Il romanzo Nella fine…il principio (Lettere animate editore, 2015) dello scrittore marchigiano classe 1987 Paolo Santamaria è un profondo e allo stesso tempo rapido squarcio nella vita di Adam Calden: la vita di un bambino sensibile, timido e introverso dall’ età infantile a quella adulta. Santamaria riesce a far capire i dettagli più difficili e scomodi della vita di Adam: un’infanzia per niente facile, tra disagi scolastici, incomprensioni con il fratello Chad e il divorzio dei propri genitori. Adam riesce a convivere con le sue fragilità e gli ostacoli che gli pone la vita: denominatore comune sono le ragazze che incontra e di cui si innamora, soprattutto due di queste, Julie e Peyton. Conosciute in circostanze e periodi diversi della sua vita, Adam riuscirà a fare i conti con entrambe (e con se stesso) solo alla fine della sua storia.
La vita difficile che attraversa che il padre di famiglia Adam e la sua indole fin troppo sensibile finiscono per schiacciarlo: a seguito di un grave evento cade in l’infanzia, l’eterna complice, Carter, il suo primo vero grande amico, il fratello gemello Chad. E anche il dott.Stuart Drake, il suo analista, col quale stringerà un rapporto speciale durante gli anni della terapia e sarà grazie a lui che Adam vivrà il colpo di scena finale della sua vita, delle sue ultime pagine.
Dall’essere figlio all’ essere padre, attraversando conoscenze complesse, soprattutto con l’altro sesso, la storia di Adam, ambientata dagli anni settanta agli anni duemila, è un qualcosa a cui ogni lettore può facilmente rifarsi e compenetrarsi: narrare la vita, anche se per finzione, richiede un grande sforzo di realtà, più che di fantasia. Ed è proprio questo che Paolo Santamaria riesce a trasmettere, seppur con risultati altalenanti. Descrivere la realtà della vita senza smettere di sognare non è compito facile: il tempo della narrazione ora descrive dei lunghi periodi dilatati, ora ha delle impicchiate temporali, forse troppo frettolose, ma che riescono comunque a dare degli squarci efficaci di realtà. Questa storia, che scorre con ritmo lento e inesorabile tra le pagine, sprona a riconsiderare il concetto di “fine” delle cose: quando qualcosa finisce, non bisogna perdersi d’animo, ma invece essere attenti, in quel momento, a capire i segnali della fortuna, interpretarli e agire. Quei segnali che molte volte Adam non riesce da subito, nella corso della sua vita, ad interpretare: ma è un personaggio che nella narrazione cresce e si evolve: il lettore diventa quindi un silenzioso compagno di “vita” o, meglio, di pagine.

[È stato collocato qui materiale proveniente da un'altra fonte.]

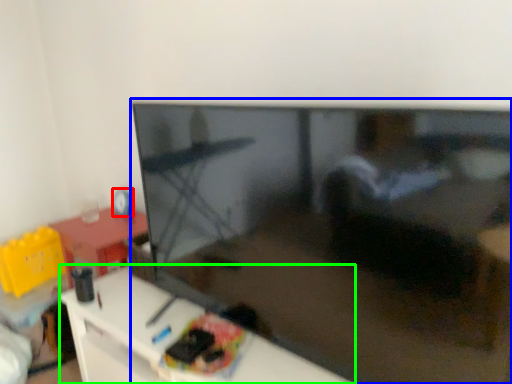 Question: Estimate the real-world distances between objects in this image. Which object is closer to toy (highlighted by a red box), television (highlighted by a blue box) or furniture (highlighted by a green box)?

Choices:
 (A) television
 (B) furniture

Answer: (B) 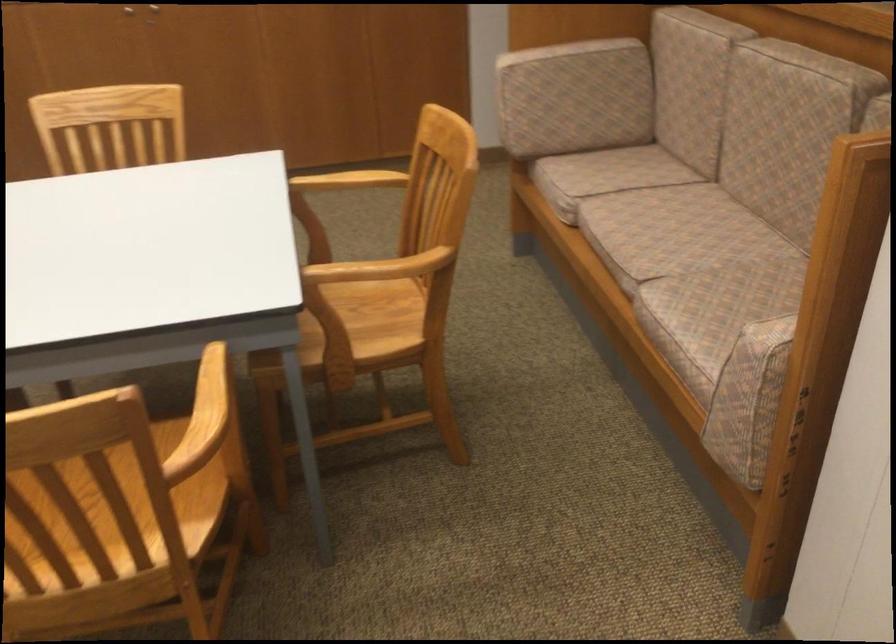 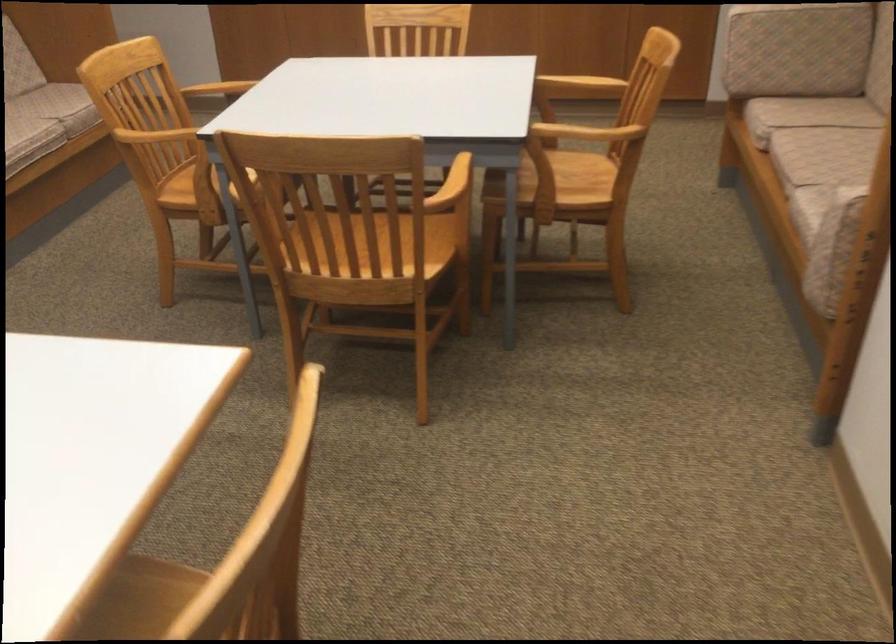 Where in the second image is the point corresponding to the point at 331,152 from the first image?

(580, 84) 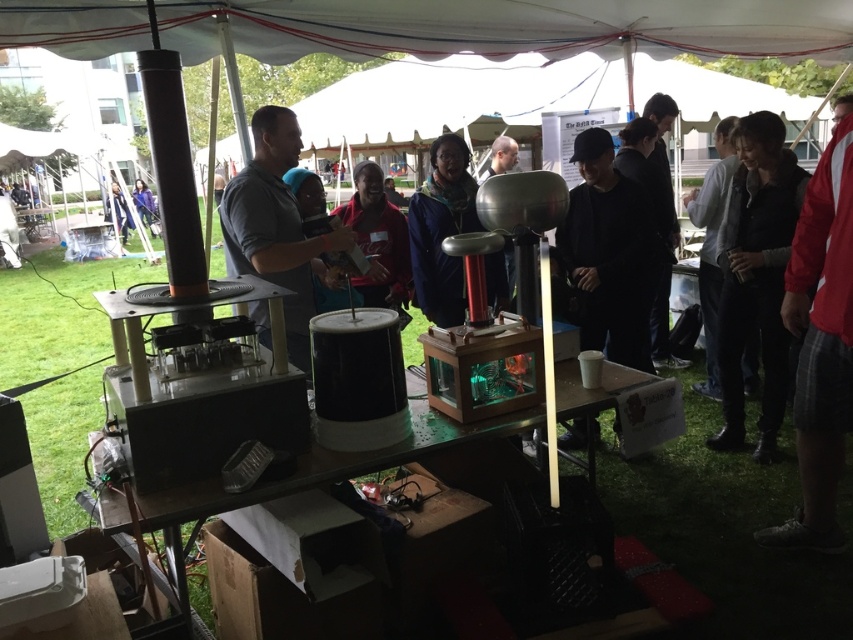 From the picture: You are standing at the origin point of the coordinate system in the image. Which direction should you move to reach the red plaid shorts at right?

The red plaid shorts at right is located at coordinate point 0.541 on the x axis and 0.962 on the y axis. Since you are at the origin, you should move right along the x axis to 0.541 and up along the y axis to 0.962 to reach it.

You are organizing a science fair and need to arrange participants based on their clothing. If you have to place the matte black shirt at center and the blue fabric jacket at upper left in order of size from smallest to largest, which should come first?

The matte black shirt at center occupies less space than the blue fabric jacket at upper left, so it should come first in the order from smallest to largest. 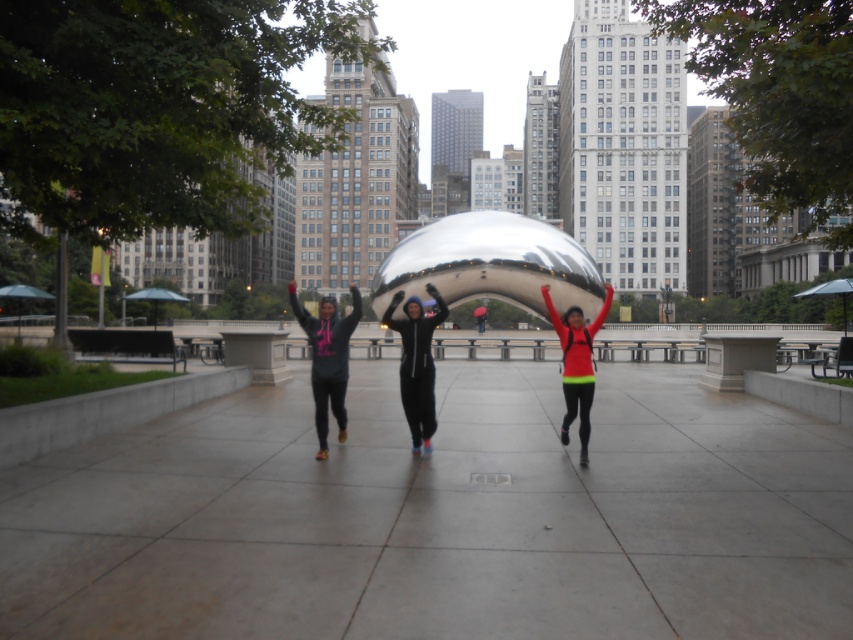 You are a photographer standing at the Cloud Gate sculpture in Millennium Park. You notice the gray concrete pavement at center and the neon green fabric at center in your viewfinder. Which object is positioned lower in the frame?

The gray concrete pavement at center is positioned below the neon green fabric at center, so it is lower in the frame.

You are a photographer standing at the base of Cloud Gate sculpture. You want to take a photo of the matte black hoodie at center and neon green jacket at center. If your camera has a maximum focus range of 50 meters, will both subjects be in focus?

The matte black hoodie at center is 45.43 meters away from neon green jacket at center. Since the camera can focus up to 50 meters, both subjects are within the focus range and will be in focus. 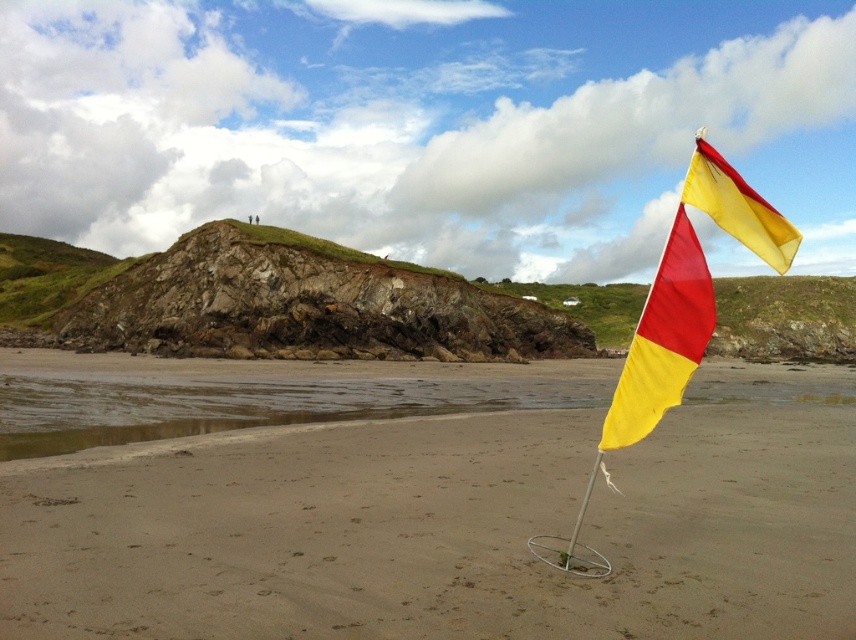 Does yellow fabric flag at center appear over yellow fabric flag at right?

Incorrect, yellow fabric flag at center is not positioned above yellow fabric flag at right.

Is yellow fabric flag at center wider than yellow fabric flag at right?

Yes.

At what (x,y) coordinates should I click in order to perform the action: click on yellow fabric flag at center. Please return your answer as a coordinate pair (x, y). Looking at the image, I should click on (415, 500). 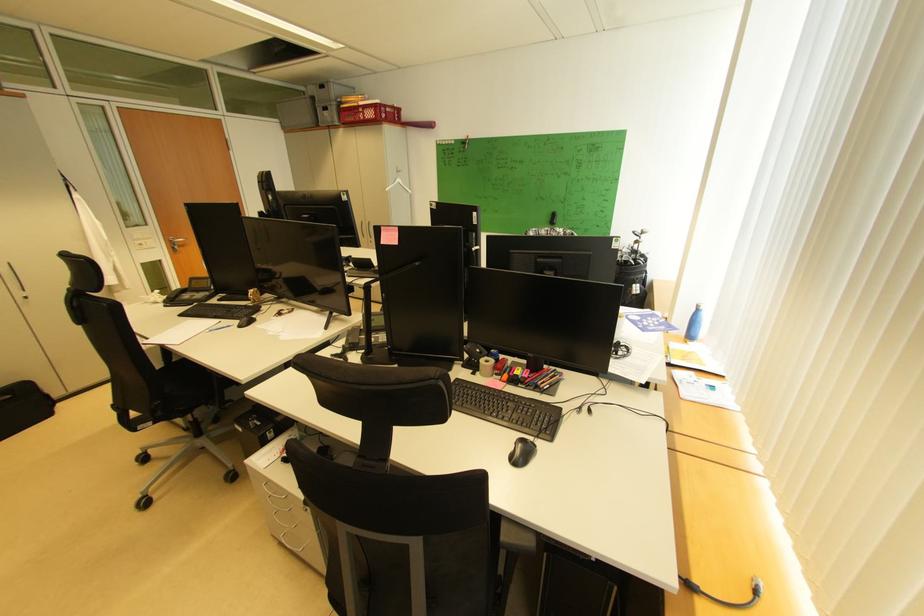 Where is `black chair surface`? The height and width of the screenshot is (616, 924). black chair surface is located at coordinates (175, 383). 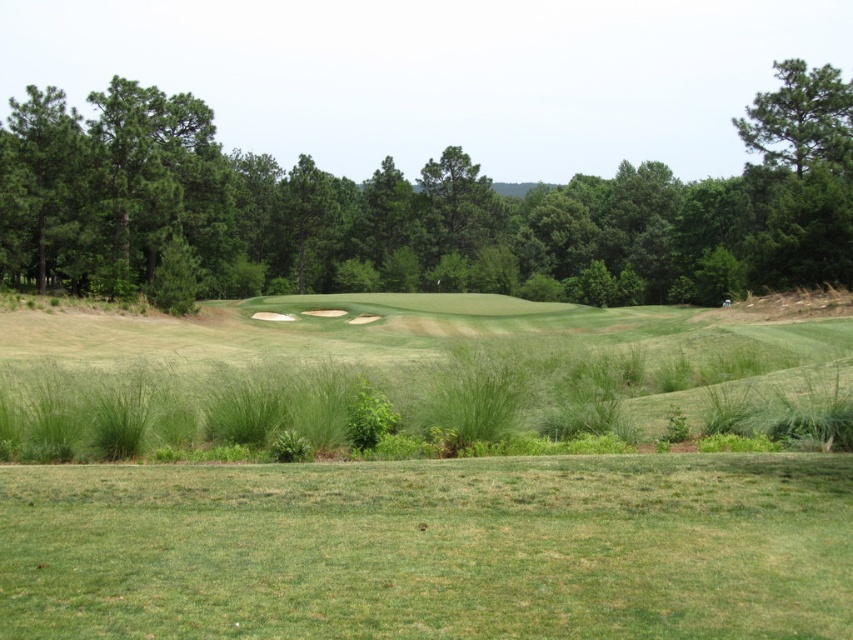 Which is in front, point (769, 467) or point (811, 124)?

Positioned in front is point (769, 467).

Is green grass at lower center wider than green textured tree at upper right?

In fact, green grass at lower center might be narrower than green textured tree at upper right.

Does point (196, 468) lie behind point (799, 88)?

That is False.

Locate an element on the screen. The width and height of the screenshot is (853, 640). green grass at lower center is located at coordinates (431, 548).

Does green grass at lower center have a lesser height compared to green leafy tree at upper center?

Yes, green grass at lower center is shorter than green leafy tree at upper center.

Is green grass at lower center smaller than green leafy tree at upper center?

Yes.

Consider the image. Who is more distant from viewer, (99, 474) or (676, 296)?

Point (676, 296)

At what (x,y) coordinates should I click in order to perform the action: click on green grass at lower center. Please return your answer as a coordinate pair (x, y). The height and width of the screenshot is (640, 853). Looking at the image, I should click on (431, 548).

Which is below, green leafy tree at upper center or green textured tree at upper right?

green leafy tree at upper center is below.

Which is behind, point (520, 260) or point (807, 112)?

The point (520, 260) is behind.

Measure the distance between green leafy tree at upper center and camera.

green leafy tree at upper center is 55.96 meters away from camera.

This screenshot has height=640, width=853. In order to click on green leafy tree at upper center in this screenshot , I will do `click(416, 209)`. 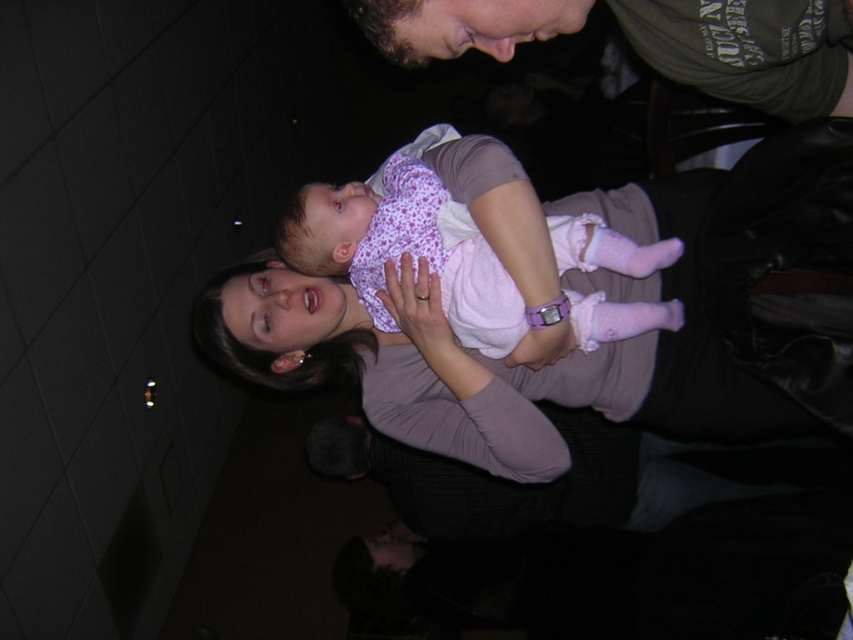 Question: Does dark gray sweater at center have a smaller size compared to dark green t-shirt at upper right?

Choices:
 (A) no
 (B) yes

Answer: (A)

Question: Which point is closer to the camera?

Choices:
 (A) purple dotted fabric at center
 (B) pink fabric baby at center

Answer: (B)

Question: Can you confirm if pink fabric baby at center is bigger than dark green t-shirt at upper right?

Choices:
 (A) yes
 (B) no

Answer: (A)

Question: Estimate the real-world distances between objects in this image. Which object is closer to the pink fabric baby at center?

Choices:
 (A) dark green t-shirt at upper right
 (B) purple dotted fabric at center
 (C) dark gray sweater at center
 (D) purple matte arm at center

Answer: (D)

Question: Which point is closer to the camera taking this photo?

Choices:
 (A) (426, 305)
 (B) (653, 577)

Answer: (A)

Question: Is purple dotted fabric at center further to the viewer compared to dark gray sweater at center?

Choices:
 (A) yes
 (B) no

Answer: (B) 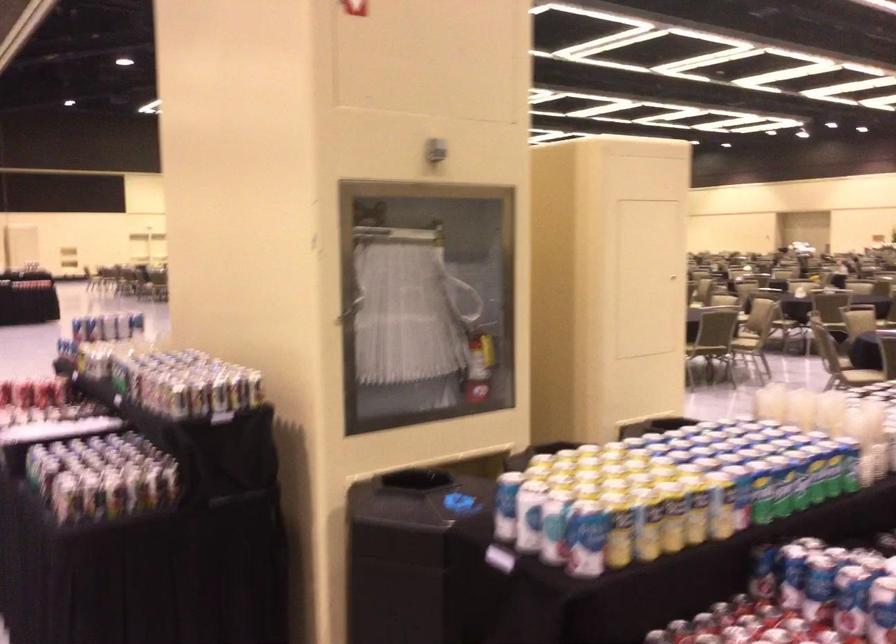 At what (x,y) coordinates should I click in order to perform the action: click on cabinet door handle. Please return your answer as a coordinate pair (x, y). This screenshot has height=644, width=896. Looking at the image, I should click on (349, 310). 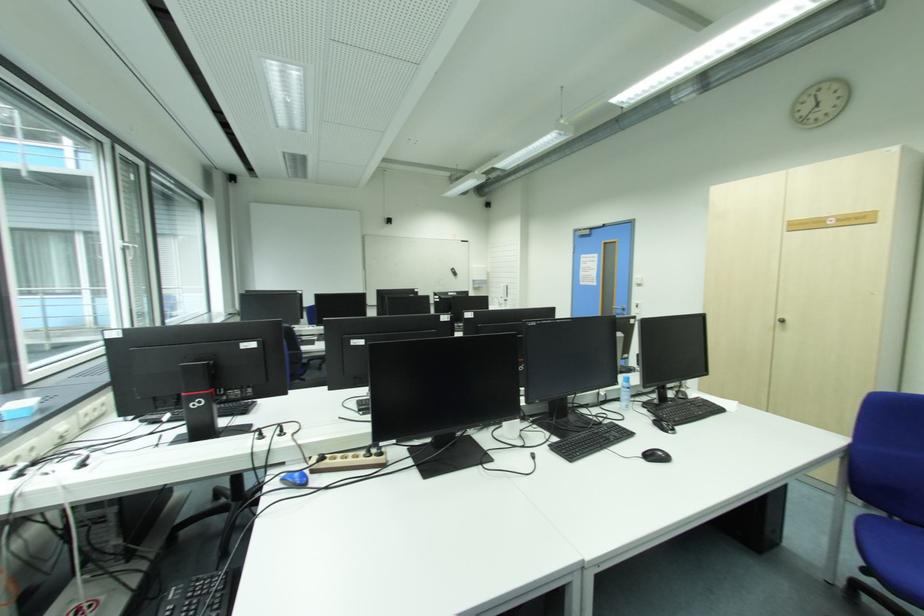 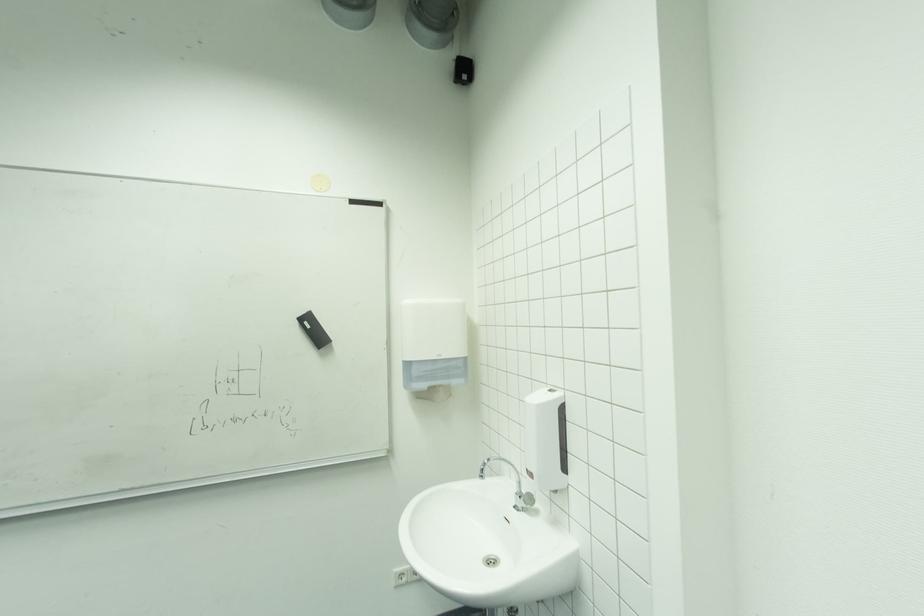 Locate, in the second image, the point that corresponds to point (506, 305) in the first image.

(536, 501)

Il risultato fianle è che Paolo Santamaria, seppur in maniera a volte macchinosa, riesce comunque nell’intento di coinvolgere il lettore attraverso un’accurata analisi psicologica del protagonista, e di fargli capire le difficoltà che Adam, come tutti, incontra nella vita: la sua fragilità riesce però ad avere un risvolto positivo. Proprio la sua debolezza sarà fonte di rivalsa e capovolgerà la sua esistenza, ma solo nelle ultime pagine di questo romanzo di formazione acerbo ma emozionante che ci fa sperare in un nuovo inizio dopo un evento doloroso.